## What is expected
Give the number of lines in the entries below that hold "Nutzinhalt", with no accompanying words.

——

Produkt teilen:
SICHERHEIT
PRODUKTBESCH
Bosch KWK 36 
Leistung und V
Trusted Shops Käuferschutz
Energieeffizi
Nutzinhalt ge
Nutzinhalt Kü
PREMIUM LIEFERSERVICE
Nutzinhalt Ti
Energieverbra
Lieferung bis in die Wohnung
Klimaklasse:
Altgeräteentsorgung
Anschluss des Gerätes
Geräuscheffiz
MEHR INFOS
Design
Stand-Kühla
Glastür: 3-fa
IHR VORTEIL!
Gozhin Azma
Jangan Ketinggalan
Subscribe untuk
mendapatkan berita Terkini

——

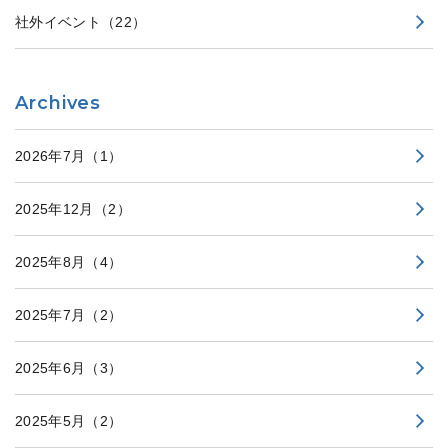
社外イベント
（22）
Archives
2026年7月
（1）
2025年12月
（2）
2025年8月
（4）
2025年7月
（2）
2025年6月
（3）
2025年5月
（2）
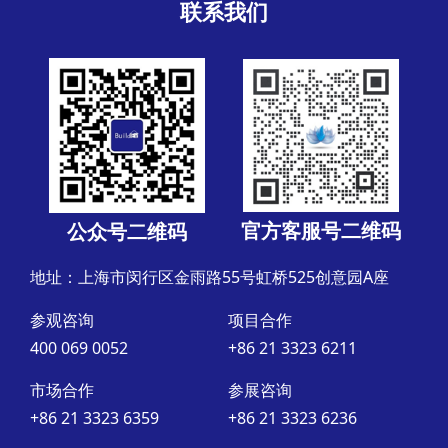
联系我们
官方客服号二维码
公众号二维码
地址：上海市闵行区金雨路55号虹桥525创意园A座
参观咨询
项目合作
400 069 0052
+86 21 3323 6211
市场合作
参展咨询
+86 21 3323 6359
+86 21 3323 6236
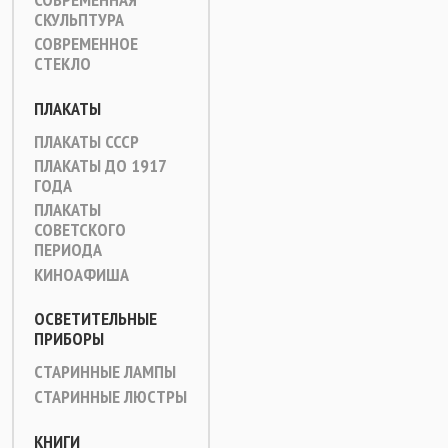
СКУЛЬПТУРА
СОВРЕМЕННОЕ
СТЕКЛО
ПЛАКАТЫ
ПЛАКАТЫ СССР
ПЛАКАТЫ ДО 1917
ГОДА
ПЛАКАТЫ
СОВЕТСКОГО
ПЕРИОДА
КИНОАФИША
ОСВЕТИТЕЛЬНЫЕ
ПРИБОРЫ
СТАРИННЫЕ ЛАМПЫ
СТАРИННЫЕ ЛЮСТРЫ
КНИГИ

——

## Solved exercise
3